Mobiles et méfiants, ils sont difficiles à quantifier, « mais leur nombre aurait augmenté depuis le confinement », d’après les acteurs locaux. En témoigne l’explosion du succès des forums Internet consacrés à la vie en camion depuis 2020. Ou les propos de cette ex-Montpelliéraine, prof de yoga, recueillis par M. Rousseau en juin 2021, juste avant que la trentenaire n’ait fui la ville pour vivre en camion : « Autour de moi tout le monde veut un camion, un terrain, se lancer dans la permaculture, dans les Cévennes ou les Pyrénées. (…) Il n’y a plus rien à profiter de la ville, que du béton, on étouffe. » Un phénomène peu médiatisé. « Pourtant ces populations, jeunes, actives, généralement bien diplômées et politisées par la crise climatique, pourraient tout autant contribuer au redéveloppement des territoires en déclin que les cadres en télétravail brandis par les médias », estime M. Rousseau.

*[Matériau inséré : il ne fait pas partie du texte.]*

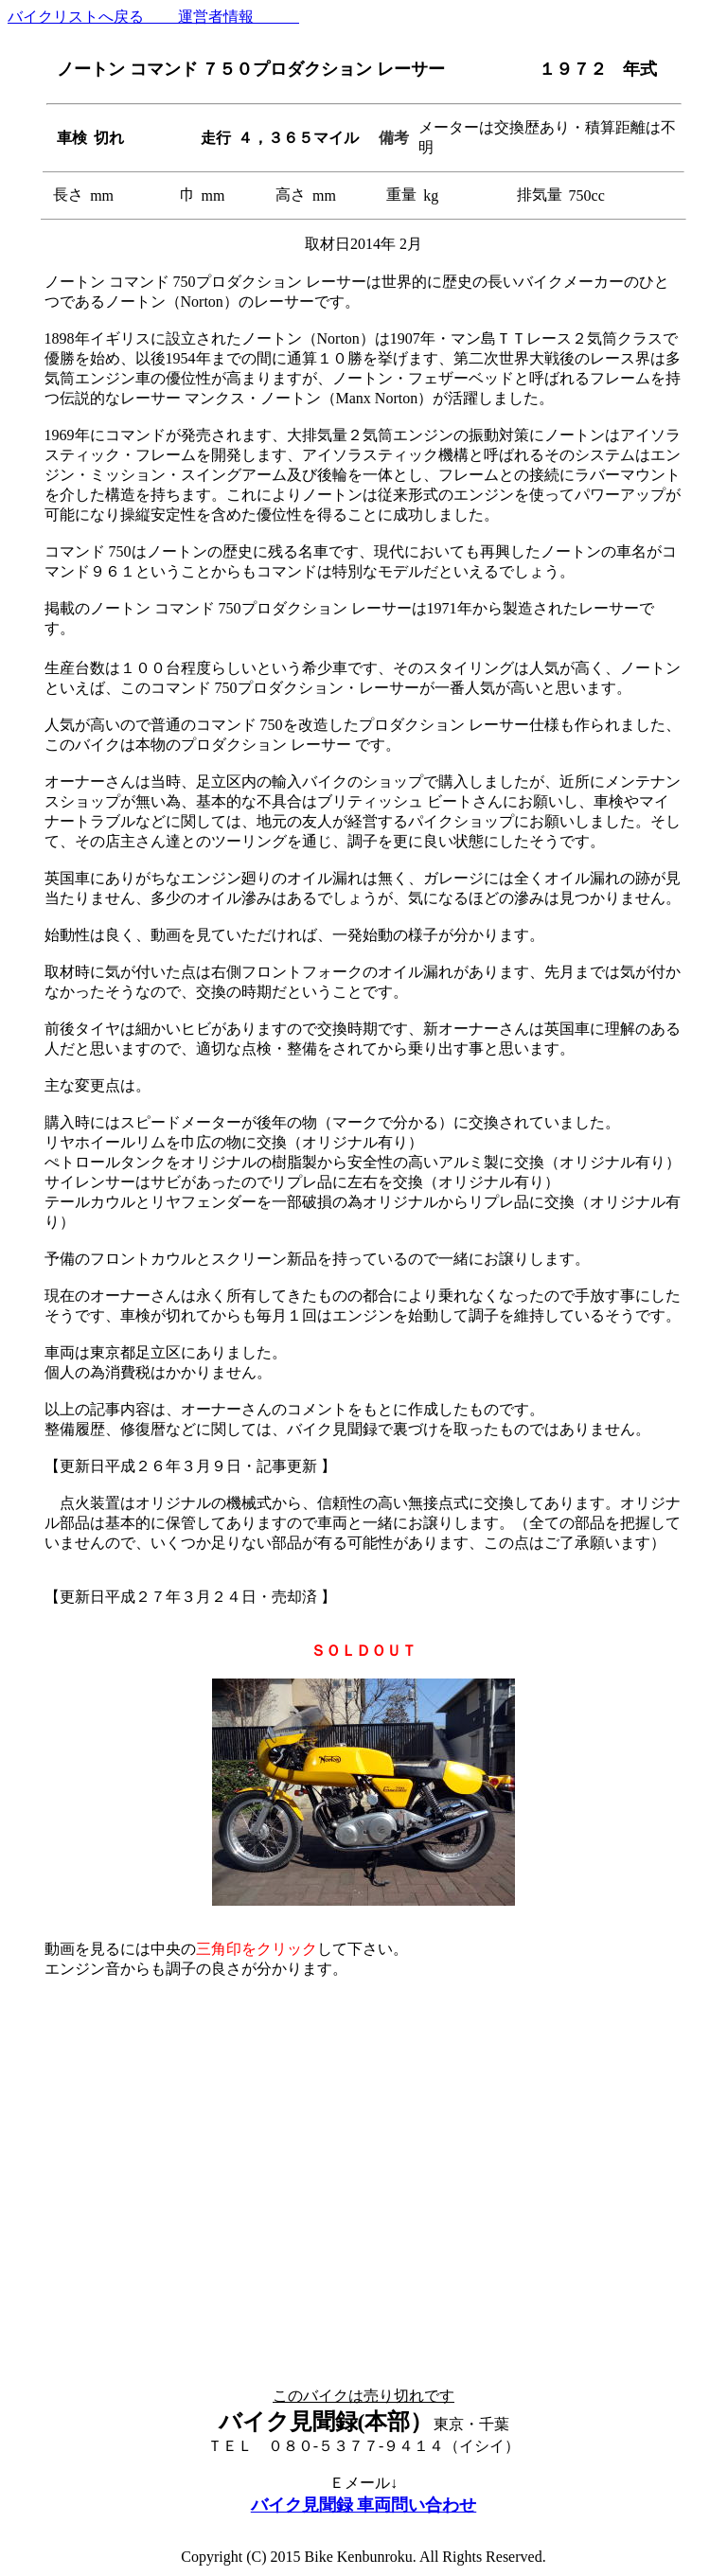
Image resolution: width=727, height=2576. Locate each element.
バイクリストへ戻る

Outre les facteurs de mobilité traditionnels (cycle de vie, socialisation enfantine…), les chercheurs identifient des causes nouvelles, comme l’écoanxiété, ou ayant été renforcées par les crises (dégradations des conditions de travail, précarité…). Ainsi, la pandémie n’explique pas à elle seule les départs, mais a plutôt joué un rôle de « catalyseur », un « effet moisson », en accélérant des projets de départ déjà en germe. S’observe aussi chez certains un renforcement du facteur militant : l’envie de renouer avec des formes d’engagement local (démocratie participative, décroissance, rejet du modèle métropolitain…) A Saint-Julien-Molin-Molette (Loire), village du massif du Pilat, le chercheur Eric Charmes a observé que la réputation militante – lutte contre l’extension d’une carrière puis élection d’une liste citoyenne aux dernières municipales – contribuait à attirer de nouveaux habitants.

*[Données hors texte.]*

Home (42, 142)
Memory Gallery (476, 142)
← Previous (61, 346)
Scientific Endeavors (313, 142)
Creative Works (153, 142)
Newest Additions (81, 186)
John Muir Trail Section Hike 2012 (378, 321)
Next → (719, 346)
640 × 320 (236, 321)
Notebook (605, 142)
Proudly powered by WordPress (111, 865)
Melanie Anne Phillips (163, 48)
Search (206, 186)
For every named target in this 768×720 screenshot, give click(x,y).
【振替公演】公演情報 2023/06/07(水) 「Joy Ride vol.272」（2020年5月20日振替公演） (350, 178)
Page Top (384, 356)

Ces arrivées, si elles concourent à la redynamisation de certains territoires, posent des défis en matière de cohésion. Ces campagnes-là se retrouvent « en pleine mutation sociologique et fonctionnelle, avec une redéfinition du rapport au territoire, des usages des ressources, et même des modes de vie ». En creux, le risque de gentrification rurale. L’arrivée de ménages aux capitaux sociaux et économiques élevés, et qui importent des problématiques urbaines en milieu rural, peut en effet laisser craindre une éviction des populations « déjà là ». Les chercheurs font remonter des « conflictualités multiformes » : sur l’accès au foncier et à l’immobilier, sur l’usage des ressources (accès à l’eau, forêts, chasse), les modes d’habitats non conventionnels, les réorientations agricoles… Les maires ne sont pas toujours armés pour répondre aux besoins de ces nouvelles populations.
Des enjeux qui ne concernent pas tous les espaces ruraux. Si, à l’échelle nationale, ces derniers voient leur solde migratoire augmenter depuis le début de la pandémie (10,39 pour 1 000 ménages, contre environ 8 pour 1 000 avant), la « renaissance rurale » est inégalitaire. « Loin d’annoncer une revitalisation de toutes les campagnes, les mouvements résidentiels actuels peuvent tendre à accentuer les différences territoriales, entre les territoires déjà attractifs [comme ceux proches des centres urbains ou bénéficiant d’aménités : TGV, TER, qualité paysagère], parfois en surchauffe, et des territoires qui le sont moins et en déclin », rappelle l’enquête.